Data records:
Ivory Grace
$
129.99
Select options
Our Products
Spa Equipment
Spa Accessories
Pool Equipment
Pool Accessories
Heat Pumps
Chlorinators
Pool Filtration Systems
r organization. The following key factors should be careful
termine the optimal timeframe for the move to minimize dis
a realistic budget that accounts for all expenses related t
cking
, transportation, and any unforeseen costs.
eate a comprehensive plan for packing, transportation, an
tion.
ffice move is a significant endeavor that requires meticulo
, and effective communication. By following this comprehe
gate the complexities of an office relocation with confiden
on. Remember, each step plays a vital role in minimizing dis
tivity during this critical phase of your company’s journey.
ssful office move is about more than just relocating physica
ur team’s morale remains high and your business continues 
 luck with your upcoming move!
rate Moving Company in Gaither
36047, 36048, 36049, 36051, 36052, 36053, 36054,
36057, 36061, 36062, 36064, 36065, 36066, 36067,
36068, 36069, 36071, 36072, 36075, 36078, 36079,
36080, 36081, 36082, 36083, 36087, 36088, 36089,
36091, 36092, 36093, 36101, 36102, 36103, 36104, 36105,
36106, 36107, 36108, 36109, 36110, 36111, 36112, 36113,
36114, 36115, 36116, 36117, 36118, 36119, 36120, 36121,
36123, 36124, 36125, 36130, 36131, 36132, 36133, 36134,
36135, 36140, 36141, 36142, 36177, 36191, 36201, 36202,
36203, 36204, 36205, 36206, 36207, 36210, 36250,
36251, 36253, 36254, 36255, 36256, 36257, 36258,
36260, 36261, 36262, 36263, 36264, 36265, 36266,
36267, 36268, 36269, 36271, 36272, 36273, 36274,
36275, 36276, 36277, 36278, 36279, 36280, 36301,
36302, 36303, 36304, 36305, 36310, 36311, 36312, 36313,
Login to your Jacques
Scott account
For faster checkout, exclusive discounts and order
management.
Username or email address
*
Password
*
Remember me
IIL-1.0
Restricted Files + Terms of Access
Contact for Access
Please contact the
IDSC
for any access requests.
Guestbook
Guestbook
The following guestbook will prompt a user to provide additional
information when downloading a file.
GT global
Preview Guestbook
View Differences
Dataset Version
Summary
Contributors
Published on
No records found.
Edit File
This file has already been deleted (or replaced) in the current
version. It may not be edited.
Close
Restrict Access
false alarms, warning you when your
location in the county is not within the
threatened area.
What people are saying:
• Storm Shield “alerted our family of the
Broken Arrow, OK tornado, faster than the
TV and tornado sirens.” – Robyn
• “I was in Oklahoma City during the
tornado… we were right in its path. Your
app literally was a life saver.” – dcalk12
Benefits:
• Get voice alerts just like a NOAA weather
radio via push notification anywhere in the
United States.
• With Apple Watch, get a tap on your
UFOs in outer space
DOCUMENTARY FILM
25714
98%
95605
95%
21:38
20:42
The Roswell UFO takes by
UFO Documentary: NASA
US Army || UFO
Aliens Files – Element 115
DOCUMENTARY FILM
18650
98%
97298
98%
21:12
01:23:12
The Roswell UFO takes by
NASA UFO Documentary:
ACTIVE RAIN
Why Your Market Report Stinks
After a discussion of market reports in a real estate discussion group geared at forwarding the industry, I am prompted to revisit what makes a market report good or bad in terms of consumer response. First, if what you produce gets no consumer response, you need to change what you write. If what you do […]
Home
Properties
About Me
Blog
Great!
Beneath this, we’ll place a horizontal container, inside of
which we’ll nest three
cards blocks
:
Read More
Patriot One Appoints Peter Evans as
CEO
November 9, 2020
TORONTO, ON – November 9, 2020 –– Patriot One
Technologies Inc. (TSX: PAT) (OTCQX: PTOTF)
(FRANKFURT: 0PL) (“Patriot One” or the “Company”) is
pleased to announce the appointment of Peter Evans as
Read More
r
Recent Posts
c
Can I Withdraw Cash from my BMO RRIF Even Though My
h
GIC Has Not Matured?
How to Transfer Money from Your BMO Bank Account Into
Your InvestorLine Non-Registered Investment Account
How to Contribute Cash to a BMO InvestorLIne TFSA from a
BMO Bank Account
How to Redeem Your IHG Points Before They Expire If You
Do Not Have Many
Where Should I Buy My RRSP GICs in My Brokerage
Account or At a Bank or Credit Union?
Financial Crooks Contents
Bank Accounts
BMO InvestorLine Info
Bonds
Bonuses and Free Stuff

_Directions for this task_
If a line in the records above holds the string "that", copy it out.

_Completed exercise_
a realistic budget that accounts for all expenses related t
ffice move is a significant endeavor that requires meticulo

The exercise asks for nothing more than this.